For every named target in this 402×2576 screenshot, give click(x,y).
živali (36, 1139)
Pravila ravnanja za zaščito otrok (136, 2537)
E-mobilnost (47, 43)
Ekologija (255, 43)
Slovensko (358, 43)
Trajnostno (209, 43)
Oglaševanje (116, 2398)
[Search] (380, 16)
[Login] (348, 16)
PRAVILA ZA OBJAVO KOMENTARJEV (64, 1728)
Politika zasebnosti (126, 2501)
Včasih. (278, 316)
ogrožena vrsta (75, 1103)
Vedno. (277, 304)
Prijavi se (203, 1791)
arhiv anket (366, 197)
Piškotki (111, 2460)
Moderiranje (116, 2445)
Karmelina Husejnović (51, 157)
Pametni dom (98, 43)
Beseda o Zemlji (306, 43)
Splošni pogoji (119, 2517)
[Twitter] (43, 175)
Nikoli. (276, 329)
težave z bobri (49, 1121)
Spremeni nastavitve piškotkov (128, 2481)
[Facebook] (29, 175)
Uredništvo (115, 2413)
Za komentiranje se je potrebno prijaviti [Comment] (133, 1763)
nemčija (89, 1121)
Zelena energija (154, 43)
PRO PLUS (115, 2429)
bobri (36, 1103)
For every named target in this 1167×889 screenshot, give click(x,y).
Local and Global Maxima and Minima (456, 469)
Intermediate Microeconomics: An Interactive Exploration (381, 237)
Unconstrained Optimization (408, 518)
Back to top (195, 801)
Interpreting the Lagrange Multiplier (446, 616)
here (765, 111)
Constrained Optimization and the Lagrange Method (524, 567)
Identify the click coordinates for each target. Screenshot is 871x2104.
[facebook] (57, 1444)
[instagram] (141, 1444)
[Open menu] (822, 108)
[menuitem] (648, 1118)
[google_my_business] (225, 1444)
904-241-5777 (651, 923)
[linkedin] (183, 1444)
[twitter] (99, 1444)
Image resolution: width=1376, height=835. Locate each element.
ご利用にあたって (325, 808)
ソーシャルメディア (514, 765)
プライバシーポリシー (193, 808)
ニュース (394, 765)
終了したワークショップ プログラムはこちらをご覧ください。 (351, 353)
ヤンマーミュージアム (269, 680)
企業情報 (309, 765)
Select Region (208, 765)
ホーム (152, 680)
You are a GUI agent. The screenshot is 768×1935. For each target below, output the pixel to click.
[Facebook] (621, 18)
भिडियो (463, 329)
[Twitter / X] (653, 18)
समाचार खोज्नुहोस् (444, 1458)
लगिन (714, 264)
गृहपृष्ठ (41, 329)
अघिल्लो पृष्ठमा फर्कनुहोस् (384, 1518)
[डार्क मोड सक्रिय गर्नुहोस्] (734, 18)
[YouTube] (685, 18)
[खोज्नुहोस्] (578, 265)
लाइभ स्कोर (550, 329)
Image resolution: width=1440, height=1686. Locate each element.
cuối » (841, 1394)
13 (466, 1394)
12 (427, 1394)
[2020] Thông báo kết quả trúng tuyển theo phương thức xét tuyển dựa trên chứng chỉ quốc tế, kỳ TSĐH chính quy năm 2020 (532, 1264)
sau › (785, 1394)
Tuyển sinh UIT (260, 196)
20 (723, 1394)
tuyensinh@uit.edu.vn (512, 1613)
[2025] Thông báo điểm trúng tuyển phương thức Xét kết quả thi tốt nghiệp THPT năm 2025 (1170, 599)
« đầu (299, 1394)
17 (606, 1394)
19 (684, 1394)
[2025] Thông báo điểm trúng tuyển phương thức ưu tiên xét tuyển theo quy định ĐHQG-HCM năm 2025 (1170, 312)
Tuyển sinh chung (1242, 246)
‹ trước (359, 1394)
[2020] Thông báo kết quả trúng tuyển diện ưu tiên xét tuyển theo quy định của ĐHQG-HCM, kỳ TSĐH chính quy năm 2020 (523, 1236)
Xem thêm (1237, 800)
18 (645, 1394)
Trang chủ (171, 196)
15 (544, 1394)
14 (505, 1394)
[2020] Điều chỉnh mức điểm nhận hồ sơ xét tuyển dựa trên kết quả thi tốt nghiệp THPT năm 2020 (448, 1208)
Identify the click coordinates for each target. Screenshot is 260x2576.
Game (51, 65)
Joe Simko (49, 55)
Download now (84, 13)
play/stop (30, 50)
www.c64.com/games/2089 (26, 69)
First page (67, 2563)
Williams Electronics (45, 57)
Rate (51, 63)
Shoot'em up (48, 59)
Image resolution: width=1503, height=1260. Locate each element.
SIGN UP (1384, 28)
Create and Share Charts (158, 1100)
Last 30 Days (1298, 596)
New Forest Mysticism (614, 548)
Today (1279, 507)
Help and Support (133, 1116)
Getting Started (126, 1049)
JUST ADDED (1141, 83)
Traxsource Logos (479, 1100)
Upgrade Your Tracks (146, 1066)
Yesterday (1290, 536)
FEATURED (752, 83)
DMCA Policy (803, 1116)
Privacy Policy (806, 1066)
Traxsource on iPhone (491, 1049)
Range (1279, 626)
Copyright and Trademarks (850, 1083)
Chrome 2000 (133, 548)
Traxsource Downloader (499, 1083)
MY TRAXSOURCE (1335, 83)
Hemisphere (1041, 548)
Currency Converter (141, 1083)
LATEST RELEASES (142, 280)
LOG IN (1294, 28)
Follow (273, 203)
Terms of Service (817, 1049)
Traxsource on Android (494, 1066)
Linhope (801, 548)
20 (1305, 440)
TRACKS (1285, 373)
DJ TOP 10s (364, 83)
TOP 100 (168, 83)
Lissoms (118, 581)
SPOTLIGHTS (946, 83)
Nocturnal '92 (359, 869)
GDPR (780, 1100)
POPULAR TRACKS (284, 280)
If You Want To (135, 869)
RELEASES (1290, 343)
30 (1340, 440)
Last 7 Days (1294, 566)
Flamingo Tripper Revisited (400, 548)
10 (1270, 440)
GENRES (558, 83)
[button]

◇ ◇ ◇ ◇ ◇ ◇ ◇

• HOW TO COMPLETE THIS TASK
The entries above hold the needed span. Transcribe exactly the lines from the one with "Local and Global Maxima and Minima (456, 469)" to the one with "ニュース (394, 765)", both included.

• RESPONSE
Local and Global Maxima and Minima (456, 469)
Intermediate Microeconomics: An Interactive Exploration (381, 237)
Unconstrained Optimization (408, 518)
Back to top (195, 801)
Interpreting the Lagrange Multiplier (446, 616)
here (765, 111)
Constrained Optimization and the Lagrange Method (524, 567)
Identify the click coordinates for each target. Screenshot is 871x2104.
[facebook] (57, 1444)
[instagram] (141, 1444)
[Open menu] (822, 108)
[menuitem] (648, 1118)
[google_my_business] (225, 1444)
904-241-5777 (651, 923)
[linkedin] (183, 1444)
[twitter] (99, 1444)
Image resolution: width=1376, height=835. Locate each element.
ご利用にあたって (325, 808)
ソーシャルメディア (514, 765)
プライバシーポリシー (193, 808)
ニュース (394, 765)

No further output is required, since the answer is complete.